Another option is to look for secured lending opportunities. Secured business credit cards do exist. While they require you to put some cash on the card to ensure you pay it back, they are an excellent way to raise your score and establish yourself as a good credit risk.
Traditional collateral can get you approved, as well. Securing your business loan with a home or the equipment you buy with the loan proceeds gives the bank a chance to get their money back, should you default. It can help bridge the gap between a hard “no” on your credit application and getting a modest loan at higher rates with a decent amount of collateral.

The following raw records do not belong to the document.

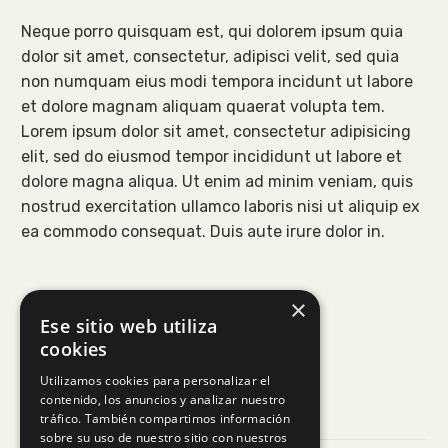
Neque porro quisquam est, qui dolorem ipsum quia
dolor sit amet, consectetur, adipisci velit, sed quia
non numquam eius modi tempora incidunt ut labore
et dolore magnam aliquam quaerat volupta tem.
Lorem ipsum dolor sit amet, consectetur adipisicing
elit, sed do eiusmod tempor incididunt ut labore et
dolore magna aliqua. Ut enim ad minim veniam, quis
nostrud exercitation ullamco laboris nisi ut aliquip ex
ea commodo consequat. Duis aute irure dolor in.
×
Ese sitio web utiliza
cookies
Utilizamos cookies para personalizar el
contenido, los anuncios y analizar nuestro
tráfico. También compartimos información
sobre su uso de nuestro sitio con nuestros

Raising Your Score is Preferred
While many options exist for small businesses with bad credit to get funds, the absolute best outcome for your company (especially in the long-term) is to raise your score and get approved for the most competitive lending offers. How can you bring up a sluggish business credit score? Start with these:
Ask vendors to report to credit
The companies you purchase goods and services from are not required to report your good payments to business credit agencies, such as Dun and Bradstreet. They may, however, especially if you ask. If you have the choice to work between two similar vendors, choose the one that’s willing to help report your creditworthiness to the agencies.

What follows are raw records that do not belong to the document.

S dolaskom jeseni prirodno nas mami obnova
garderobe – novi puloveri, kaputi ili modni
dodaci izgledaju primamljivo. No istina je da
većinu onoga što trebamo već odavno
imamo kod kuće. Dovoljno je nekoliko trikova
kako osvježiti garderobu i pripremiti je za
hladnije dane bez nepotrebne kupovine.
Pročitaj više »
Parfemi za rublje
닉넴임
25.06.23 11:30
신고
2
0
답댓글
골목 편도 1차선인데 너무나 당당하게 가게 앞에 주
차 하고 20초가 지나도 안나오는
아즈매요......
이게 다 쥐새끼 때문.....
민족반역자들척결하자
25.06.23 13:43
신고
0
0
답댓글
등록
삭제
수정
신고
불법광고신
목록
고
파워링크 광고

Open at least one small business credit account.
If you’ve never opened an account in your business name, start now. It doesn’t have to have amazing terms, just be available. Use it, pay it off, and keep it open. Your score will reflect your good behavior over time.
Keep your credit usage low.
Don’t use more than 20 – 30 percent of your available credit across all cards, and try not to have too much sitting on one card at a time. Balance transfers can be especially harmful to your debt ratio, as they put all of your debt onto one card, putting that card over the healthy ratio.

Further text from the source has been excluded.